• _Information shown_

Content starts

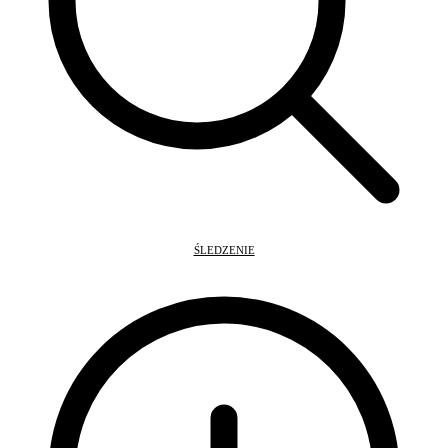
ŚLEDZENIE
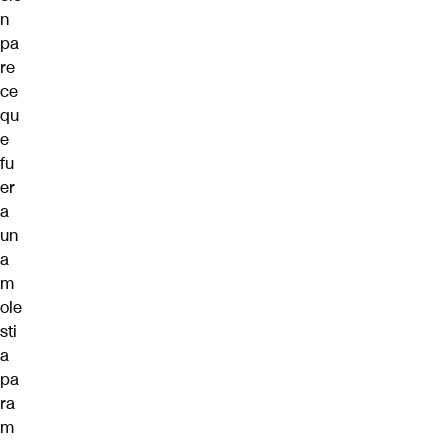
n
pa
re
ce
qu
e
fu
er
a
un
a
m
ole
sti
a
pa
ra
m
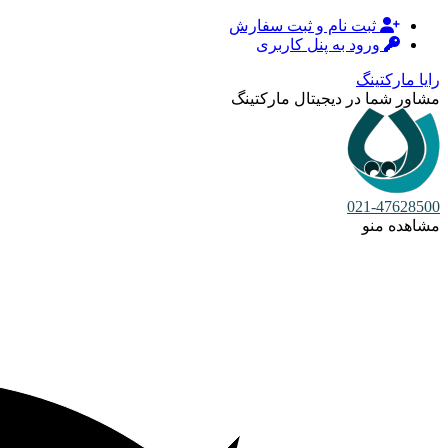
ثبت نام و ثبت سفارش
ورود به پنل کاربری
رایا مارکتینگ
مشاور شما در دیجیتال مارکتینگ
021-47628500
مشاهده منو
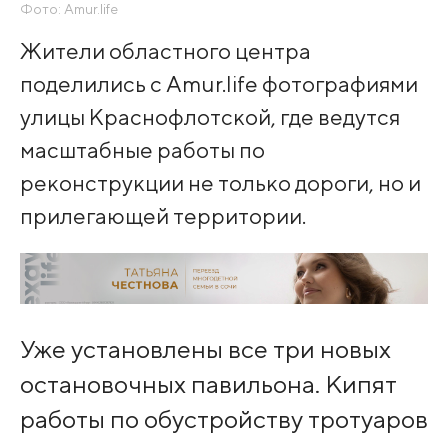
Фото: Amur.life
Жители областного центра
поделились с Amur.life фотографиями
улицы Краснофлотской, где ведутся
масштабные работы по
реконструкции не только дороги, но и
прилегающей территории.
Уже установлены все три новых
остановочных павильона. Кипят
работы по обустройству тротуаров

Content ends
Content starts

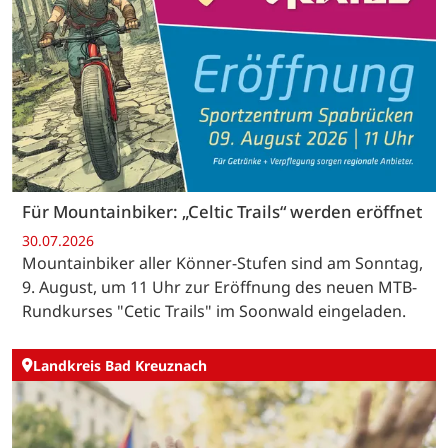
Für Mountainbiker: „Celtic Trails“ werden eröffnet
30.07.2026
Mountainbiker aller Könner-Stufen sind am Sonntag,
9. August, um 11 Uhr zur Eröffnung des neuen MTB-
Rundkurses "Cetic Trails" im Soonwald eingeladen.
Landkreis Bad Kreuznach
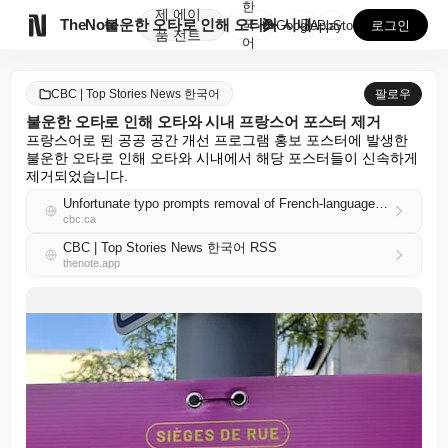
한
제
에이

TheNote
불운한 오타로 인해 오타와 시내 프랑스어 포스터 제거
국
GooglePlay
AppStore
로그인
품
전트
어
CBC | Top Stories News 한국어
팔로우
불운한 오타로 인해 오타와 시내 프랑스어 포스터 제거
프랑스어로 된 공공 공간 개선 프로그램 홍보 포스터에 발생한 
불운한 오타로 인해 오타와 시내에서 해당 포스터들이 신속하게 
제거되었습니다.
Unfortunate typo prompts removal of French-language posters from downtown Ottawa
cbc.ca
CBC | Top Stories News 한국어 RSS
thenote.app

Content ends

• _Exercise description_
Say how many lines in the records hold the string "Stories", and say nothing else.

• _Result of the exercise_
2